◆ **Work to be completed**: With pictures left out, set down every record word for word.

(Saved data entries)
----------------------------------------
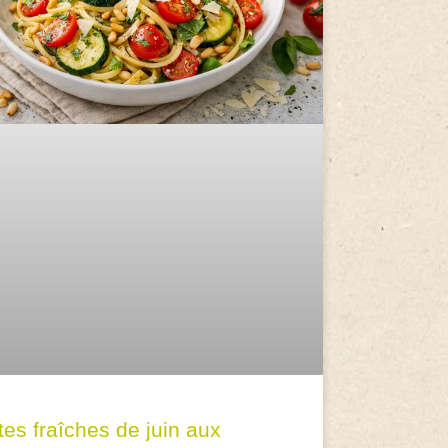
tes fraîches de juin aux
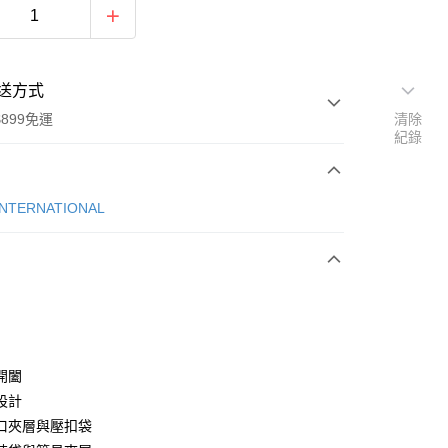
送方式
899免運
清除
紀錄
次付款
INTERNATIONAL
期付款
0 利率 每期
NT$694
21家銀行
庫商業銀行
第一商業銀行
業銀行
彰化商業銀行
業儲蓄銀行
台北富邦商業銀行
華商業銀行
兆豐國際商業銀行
開闔
小企業銀行
台中商業銀行
設計
台灣）商業銀行
華泰商業銀行
口夾層與壓扣袋
業銀行
遠東國際商業銀行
----------------------------------------
◆ **Response area**:
tes fraîches de juin aux
送方式
899免運
清除
紀錄
次付款
INTERNATIONAL
期付款
0 利率 每期
NT$694
21家銀行
庫商業銀行
第一商業銀行
業銀行
彰化商業銀行
業儲蓄銀行
台北富邦商業銀行
華商業銀行
兆豐國際商業銀行
開闔
小企業銀行
台中商業銀行
設計
台灣）商業銀行
華泰商業銀行
口夾層與壓扣袋
業銀行
遠東國際商業銀行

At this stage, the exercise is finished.